## PROBLEM DETAILS
Wherever "will" appears in the records below, copy the line that holds it.

Collected data
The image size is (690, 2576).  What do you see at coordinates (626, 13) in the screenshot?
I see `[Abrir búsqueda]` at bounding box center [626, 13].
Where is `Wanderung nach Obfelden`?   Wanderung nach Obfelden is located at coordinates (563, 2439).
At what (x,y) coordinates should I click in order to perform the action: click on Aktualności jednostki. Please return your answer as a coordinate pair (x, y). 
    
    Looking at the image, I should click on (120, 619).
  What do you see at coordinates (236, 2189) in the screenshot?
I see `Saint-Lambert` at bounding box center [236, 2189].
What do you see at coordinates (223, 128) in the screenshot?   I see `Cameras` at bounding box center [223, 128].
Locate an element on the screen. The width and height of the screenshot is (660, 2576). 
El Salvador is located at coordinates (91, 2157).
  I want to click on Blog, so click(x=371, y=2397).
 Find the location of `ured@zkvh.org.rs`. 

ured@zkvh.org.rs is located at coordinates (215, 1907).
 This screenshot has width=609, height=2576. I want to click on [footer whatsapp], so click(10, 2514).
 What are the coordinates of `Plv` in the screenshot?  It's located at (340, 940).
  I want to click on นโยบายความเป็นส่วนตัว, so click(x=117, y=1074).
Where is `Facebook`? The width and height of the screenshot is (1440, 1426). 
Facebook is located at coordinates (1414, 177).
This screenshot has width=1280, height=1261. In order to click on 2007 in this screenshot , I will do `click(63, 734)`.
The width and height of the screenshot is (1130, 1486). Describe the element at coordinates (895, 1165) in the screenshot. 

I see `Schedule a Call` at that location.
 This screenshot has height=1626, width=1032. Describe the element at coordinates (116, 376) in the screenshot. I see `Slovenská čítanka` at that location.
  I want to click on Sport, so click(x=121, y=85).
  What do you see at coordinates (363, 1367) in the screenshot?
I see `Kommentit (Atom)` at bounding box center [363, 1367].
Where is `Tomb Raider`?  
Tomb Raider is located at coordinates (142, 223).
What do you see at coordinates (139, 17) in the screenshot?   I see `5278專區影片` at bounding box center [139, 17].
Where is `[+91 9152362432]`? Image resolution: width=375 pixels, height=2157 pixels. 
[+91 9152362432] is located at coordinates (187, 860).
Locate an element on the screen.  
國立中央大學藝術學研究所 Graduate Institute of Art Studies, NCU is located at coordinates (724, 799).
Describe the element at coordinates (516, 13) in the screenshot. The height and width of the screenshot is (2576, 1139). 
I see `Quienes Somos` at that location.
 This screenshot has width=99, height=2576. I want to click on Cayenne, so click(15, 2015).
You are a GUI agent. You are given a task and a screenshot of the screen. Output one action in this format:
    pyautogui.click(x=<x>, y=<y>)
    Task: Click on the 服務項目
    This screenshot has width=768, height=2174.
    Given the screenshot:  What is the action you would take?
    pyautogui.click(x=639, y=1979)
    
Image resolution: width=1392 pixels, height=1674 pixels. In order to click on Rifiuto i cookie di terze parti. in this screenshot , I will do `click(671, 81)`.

## RESPONSE
This screenshot has width=1280, height=1261. In order to click on 2007 in this screenshot , I will do `click(63, 734)`.
Image resolution: width=1392 pixels, height=1674 pixels. In order to click on Rifiuto i cookie di terze parti. in this screenshot , I will do `click(671, 81)`.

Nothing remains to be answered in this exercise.